Claro que nos tempos socráticos esta rebaldaria entre negócios privados e públicos era negócio como de costume. Ninguém investigou, poucos criticaram. Os esquemas passaram-se em 2006 e 2007. Em 2017 (dez anos depois; perfeitamente a tempo, portanto), a esquerda parlamentar encerrou a correr uma comissão parlamentar de inquérito à CGD para impedir que o banco público tivesse de enviar aos deputados a lista dos grandes devedores.

 

Segundo a Polícia Judiciária, desde 2016 (há cinco anos, dez anos após os eventos suspeitos – que ser apressado causa burnout) investigam-se estes empréstimos, obtidos, suspeita-se, por Joe Berardo através de “relações privilegiadas” com o governo Sócrates.

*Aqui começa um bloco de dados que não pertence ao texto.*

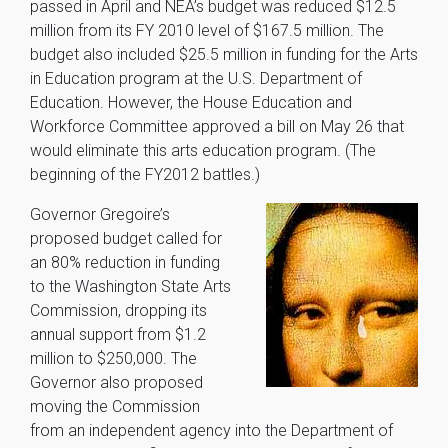
passed in April and NEA’s budget was reduced $12.5
million from its FY 2010 level of $167.5 million. The
budget also included $25.5 million in funding for the Arts
in Education program at the U.S. Department of
Education. However, the House Education and
Workforce Committee approved a bill on May 26 that
would eliminate this arts education program. (The
beginning of the FY2012 battles.)
Governor Gregoire’s
proposed budget called for
an 80% reduction in funding
to the Washington State Arts
Commission, dropping its
annual support from $1.2
million to $250,000. The
Governor also proposed
moving the Commission
from an independent agency into the Department of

A PJ “identificou procedimentos internos em processos de concessão, reestruturação, acompanhamento e recuperação de crédito, contrários às boas práticas bancárias e que podem configurar a prática de crime”. Estamos em 2021, investigando se há quinze anos os governantes e os administradores de um banco público cometeram crimes na concessão de um empréstimo. Mais um prazo perfeitamente normal para uma investigação, claro.

 

A Polícia Judiciária aparentemente também investiga a ligação entre a cedência das obras do Museu Berardo expostas no CCB e estes empréstimos da CGD a Joe Berardo. O acordo para a coleção de arte, cedendo o Estado em todas as exigências de Berardo, foi duramente criticado pelo então Presidente da República, Cavaco Silva, por desproteger os interesses públicos, e inicialmente recusado com veemência pela então ministra da Cultura, Isabel Pires de Lima. Porém, por artes mágicas, contra a vontade do PR e da ministra, o governo Sócrates assinou o acordo vantajoso (e repleto de ambiguidades) para Berardo.

 

Na CGD, os empréstimos foram concedidos com a incompetência que a mistura ilegítima entre interesses públicos e privados exigia. Um aval pessoal de trinta e oito milhões de euros de Berardo à CGD nunca foi localizado. Ninguém se lembra de ter proposto os empréstimos (a memória seletiva é sempre conveniente). Quando Berardo fez a manigância de diluir os poderes dos bancos na Associação Coleção Berardo, a CGD não deu pela perda de parte das garantias.

 

No meio disto tudo, é impossível não nos repugnarmos com a impunidade de toda a gente envolvida e garantida por – outra vez – toda a gente. Perante a decisão da instrução da Operação Marquês, e tendo em conta prazos de prescrição, só podemos sorrir com as investigações da PJ ao que se passou há quinze anos. Servem para quê?

 

A CGD foi descaradamente usada para servir os interesses de Sócrates e Berardo (e outros), mas que fazer? Se tudo se passou à frente de toda a gente e ninguém quis saber, por que nos incomodaríamos quinze anos depois?

 

Politicamente, também não haverá consequências. As comissões parlamentares de inquérito aos bancos estão transformadas em reality shows de gosto duvidoso em que os deputados – e alguns têm excelentes prestações, como Cecília Meireles ou Mariana Mortágua – são gozados por empresários e gestores desmemoriados e sem qualquer espírito cívico. O PS, não querendo reclamar a herança socrática, finge afincadamente que o partido não teve nada que ver com Sócrates, essa personagem duvidosa que hipnotizou e tirou a capacidade crítica a toda a gente que com ele esteve no governo e no partido.

 

Economicamente não há crise, que os contribuintes são mansos e agora estão compreensivelmente mais ocupados com as consequências económicas da pandemia. A CGD foi descaradamente usada para servir os interesses de Sócrates e Berardo (e outros), mas que fazer? Se tudo – empréstimos a Berardo, ofensiva sobre o BCP, acordo para a coleção – se passou à frente de toda a gente e ninguém quis saber, por que nos incomodaríamos quinze anos depois?

 

Avancemos, não há nada para ver aqui.